Ils retournèrent au lac. Alors, notre ami, secouant la tête, laissa nettement paraître son inquiétude. Il me fit signe de veiller sur Sabine, et que lui-même ferait bonne garde.

La nuit fut pénible. Des lueurs couraient sur le lac et parmi les feuillages des îles. On entendait des musiques étranges ; on entr’apercevait des troupes sur les eaux.

C’était à la lune décroissante. L’astre se leva, au tiers rongé, vers onze heures du soir. Des nues lui faisaient cortège, une pâle théorie qui parcourait tout le zodiaque. Par instants, la lune passait sa tête jaune dans une fenêtre vaporeuse : alors on apercevait les remous du lac traversé par de grands corps véloces.

Vers une heure, les Sombres vinrent en masse, à moins d’une centaine de mètres de notre île. La lune avait blanchi ; elle surgissait finement sur un promontoire nuageux, elle traçait une route tremblante sur les ondes. Les peupliers étincelaient avec douceur ; tout au fond, un pan de vapeur se défaisait, laissait transsuder une lumière de métamorphose. La lueur parut y tracer une citerne, un cratère blême, net sur les bords, des écharpes de peluche blanche et des perles.

La troupe des hommes poursuivait sa danse aquatique. L’eau se mit à chanter finement, cristallinement. Des voix s’élevèrent en appel ; des jeunes gens de notre île allèrent se joindre à la fête nocturne.

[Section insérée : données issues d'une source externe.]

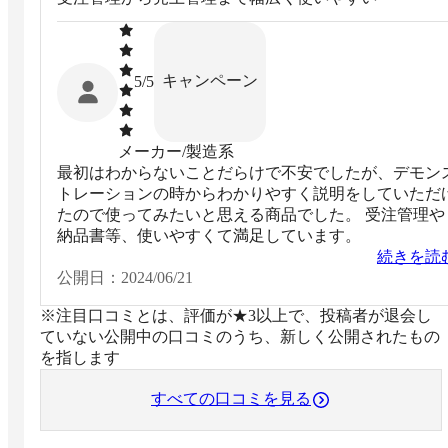
キャンペーン
5
/5
メーカー/製造系
最初はわからないことだらけで不安でしたが、デモン
トレーションの時からわかりやすく説明をしていただ
たので使ってみたいと思える商品でした。 受注管理や
納品書等、使いやすくて満足しています。
続きを読
公開日：
2024/06/21
※注目口コミとは、評価が★3以上で、投稿者が退会し
ていない公開中の口コミのうち、新しく公開されたもの
を指します
すべての口コミを見る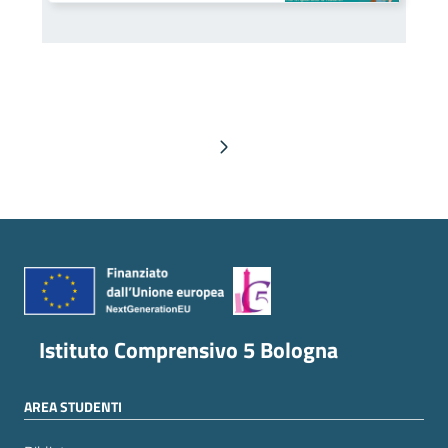
Pagina successiva
Istituto Comprensivo 5 Bologna
AREA STUDENTI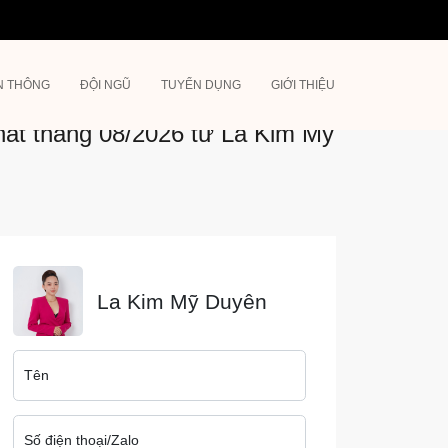
N THÔNG
ĐỘI NGŨ
TUYỂN DỤNG
GIỚI THIỆU
ất tháng 08/2026 từ La Kim Mỹ
La Kim Mỹ Duyên
Tên
Số điện thoại/Zalo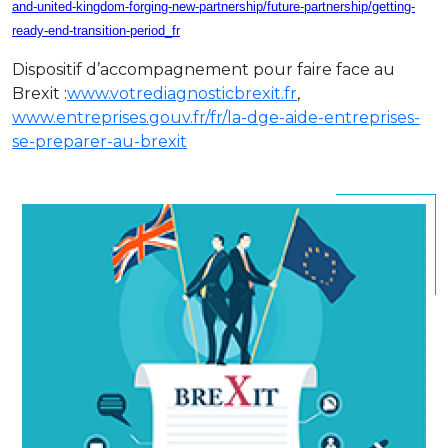
and-united-kingdom-forging-new-partnership/future-partnership/getting-
ready-end-transition-period_fr
Dispositif d’accompagnement pour faire face au
Brexit :
www.votrediagnosticbrexit.fr
,
www.entreprises.gouv.fr/fr/la-dge-aide-entreprises-
se-preparer-au-brexit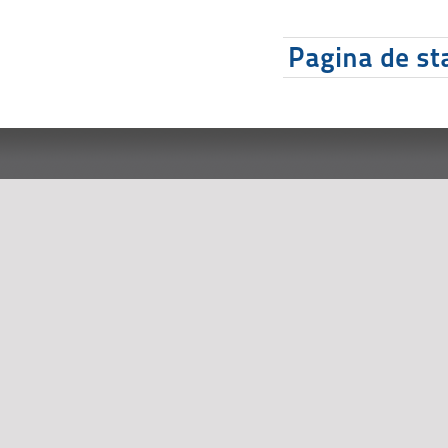
Pagina de sta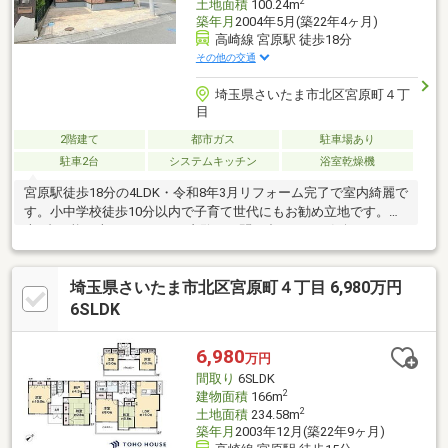
2
土地面積
100.24m
築年月
2004年5月(築22年4ヶ月)
高崎線 宮原駅 徒歩18分
その他の交通
埼玉県さいたま市北区宮原町４丁
目
2階建て
都市ガス
駐車場あり
駐車2台
システムキッチン
浴室乾燥機
宮原駅徒歩18分の4LDK・令和8年3月リフォーム完了で室内綺麗で
す。小中学校徒歩10分以内で子育て世代にもお勧め立地です。駐
車2台可能（車種による）。内覧のお問い合わせはお気軽にどう
ぞ。
埼玉県さいたま市北区宮原町４丁目 6,980万円
6SLDK
6,980
万円
間取り
6SLDK
2
建物面積
166m
2
土地面積
234.58m
築年月
2003年12月(築22年9ヶ月)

Comme ces scènes m’eussent paru charmantes et passionnantes sans la présence de Sabine ! Quelle joie d’étudier les mœurs de ces êtres demeurés d’une antique race aquatique qui, peut-être, avait dominé sur des continents entiers !

Parfois, je m’abandonnais, je goûtais abondamment la poésie du spectacle. Mais bien vite revenaient mes doutes. Et certes, une défiance apparaissait entre les deux races, née peut-être de luttes anciennes. Leur union semblait plus tactique que profonde.

Brusquement la lune se voila, atteinte par de gros nuages, l’obscurité tomba grandissante. J’eus peur, je me rapprochai de l’abri de ma compagne je me mis en travers de l’étroite entrée.

Là-bas, la fête cessait. Nos jeunes gens revinrent. Un profond silence pesa sur les eaux.

Je veillais encore. Deux ou trois fois je crus entendre un bruit de pas dans les herbes et je ne m’endormis que vers l’aube.